My first attempt was a solid mass that never (EVER) rose. It just sat there in its dough state, laughing at me. It was supposed to be enough to bake two loaves, but it never amounted to that much dough. I baked it anyway.... and it turned out to be an inedible (and ugly) brick. Pure. Absolute. Failure. It would have been a good door-stop, though. Or an anti-theft device, if I had used it to fall from above if anyone broke into my house. I'm pretty sure it would have knocked them unconscious.
My second attempt made more headway. I think. I used my grandma's recipe. I did get two loaves out of it. But alas, I still got bread that didn't taste very good or rise properly or make me happy in any other way. Apparently it is also not making the birds happy because I don't think they've touched it. But I really, truly did try. I believe my problem was the timing of adding the salt, which may have killed the yeast. Someone else suggested that it may be that I used powdered milk rather than fresh or canned milk. A third person suggested that it was my general use of recipes as a list of suggestions rather than rules... but aside from the salt and butter being introduced at the wrong time (I read a line early in the recipe), I really had followed the recipe. The last possible suggestion I received was regarding how much yeast I used.
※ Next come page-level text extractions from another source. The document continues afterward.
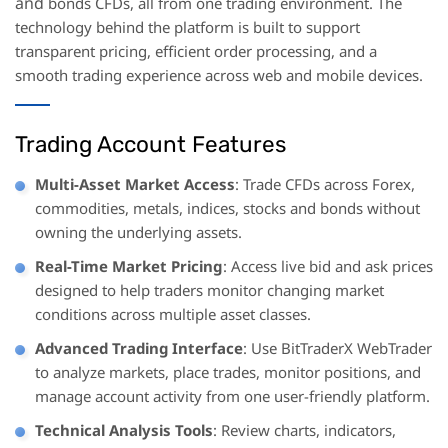
and
bonds CFDs, all from one trading environment. The
technology behind the platform is built to support
transparent pricing, efficient order processing, and a
smooth trading experience across web and mobile devices.
Trading Account Features
Multi-Asset Market Access
: Trade CFDs across Forex,
commodities, metals, indices, stocks and bonds without
owning the underlying assets.
Real-Time Market Pricing
: Access live bid and ask prices
designed to help traders monitor changing market
conditions across multiple asset classes.
Advanced Trading Interface
: Use BitTraderX WebTrader
to analyze markets, place trades, monitor positions, and
manage account activity from one user-friendly platform.
Technical Analysis Tools
: Review charts, indicators,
I was told that wheat bread recipes typically call for more yeast than white bread recipes do.
That brings us to my third attempt. This is what you need to know. I ground my own wheat flour. In my previous attempts, I used the white flour that I buy at from home each year and bring back with me... but after two failed attempts I bought cheap white flour at the local store instead. I also bought shortening instead of using butter since the recipe actually says shortening. So I scalded my milk, which was half powdered milk and half canned milk. This was as much a concession to the person who told me powdered milk wouldn't work as me having only enough powdered milk to make half of what the recipe required. I let it cool completely before I added the (local!) honey. I doubled the yeast... forgive me, but I couldn't withstand another lousy bread experience. IT HAD TO RISE. I followed every other instruction, to the letter. I even greased my bread pans with shortening like my grandma had done when I was a kid. And it rose. And it baked well This is what came out of the oven:
They aren't precisely the most beautiful loaves ever created, but... look at them, they rose!
They were a bit crumbly, as far as bread is concerned. But they were better than simply edible, they were good. That, my friends, is sheer happiness. After so much effort, I really really wanted bread that was more healthy for me and that wasn't lousy. So hooray for wheat bread! Now I feel free to make continued attempts and maybe tweak it here and there... like trying to make it vegan or multi-grain. Wahoo!